Anonymous
Post 09/01/2018 00:54     Subject: What action are the Mayor and Council taking to address DC rat crisis?

I remember the days when Baltimore used to have citywide rat fishing tournaments, with prizes and cash bounties for dead rats. That's how you engaged the public to help keep a city rat population under control.

Now, DC is so cuck'd by insane extremist laws, it can't even deal with a serious public health crisis.

At this point, I'd like to see bubonic plague make a comeback. It would be poietic justice.
Anonymous
Post 09/01/2018 00:45     Subject: What action are the Mayor and Council taking to address DC rat crisis?

Anonymous wrote:The animal cruelty laws in the city now mostly prohibit killing rats.

The means of combatting them has shifted to containment and securing food sources.


Thank PETA and other similar groups.


It appears that "common rats" can be exterminated . The inability of DC to do so is, indeed, a choice by our politicians however in where their priorities lie. The rat situation is and has been horrifying for a long time now.

"While the law exempts “commensal rodents”--varieties of which most people know (or have seen) as common rats or house mice--the rice rat and deer mouse, which are found in the District, are not defined as commensal and apparently are not exempt from the law."

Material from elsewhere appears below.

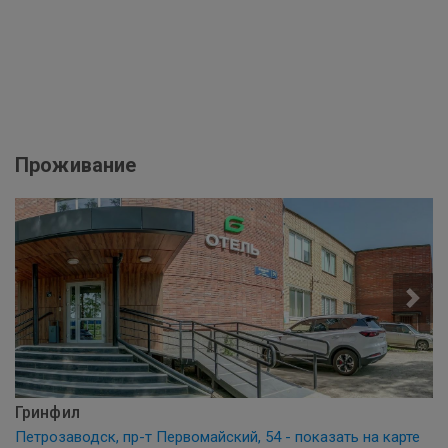
Проживание
Гринфил
Петрозаводск, пр-т Первомайский, 54 - показать на карте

https://www.cnsnews.com/news/article/va-ag-fears-dc-law-may-relocate-rat-families-virginia
Anonymous
Post 09/01/2018 00:28     Subject: What action are the Mayor and Council taking to address DC rat crisis?

The animal cruelty laws in the city now mostly prohibit killing rats.

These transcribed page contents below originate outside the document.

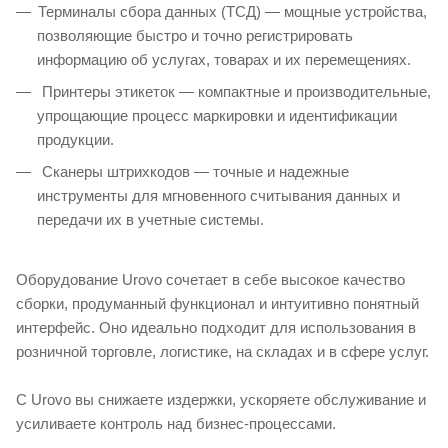
Терминалы сбора данных (ТСД) — мощные устройства,
позволяющие быстро и точно регистрировать
информацию об услугах, товарах и их перемещениях.
Принтеры этикеток — компактные и производительные,
упрощающие процесс маркировки и идентификации
продукции.
Сканеры штрихкодов — точные и надежные
инструменты для мгновенного считывания данных и
передачи их в учетные системы.
Оборудование Urovo сочетает в себе высокое качество
сборки, продуманный функционал и интуитивно понятный
интерфейс. Оно идеально подходит для использования в
розничной торговле, логистике, на складах и в сфере услуг.
С Urovo вы снижаете издержки, ускоряете обслуживание и
усиливаете контроль над бизнес-процессами.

The means of combatting them has shifted to containment and securing food sources.


Thank PETA and other similar groups.
Anonymous
Post 08/31/2018 23:40     Subject: What action are the Mayor and Council taking to address DC rat crisis?

The recent Post report shows rats at medieval port town levels. How this is not an urgent public safety issue I have no idea, but the allocation of resources and lack of imagination in researching and applying new rat fighting techniques is stunning. The title of the article ("DC GOvt. is doubling down") is totally misleading, as they are doubling down from basically no effort or resource allocation at all. I remember 20 years ago watching a team of DC govt. rat fighters stumbling around our back yard in space suits, and then bashfully admitting they really had zero tools to abate the problem. Yet in the article, they point out that folks who call private exterminators have had success. This is a city wide problem that requires imagination, more resources (garbage handling should be looked at from start to finish), the latest techniques (sterilization? how are we just getting to that), and a bigger budget and staff that is held on the tightest scrutiny so they get the job done. If they can't, DC should contract privately so they have greater success. Shame Bowser and Council for letting rats take over kids play spaces while you focus exclusively on sexy national social justice issues and your pet projects.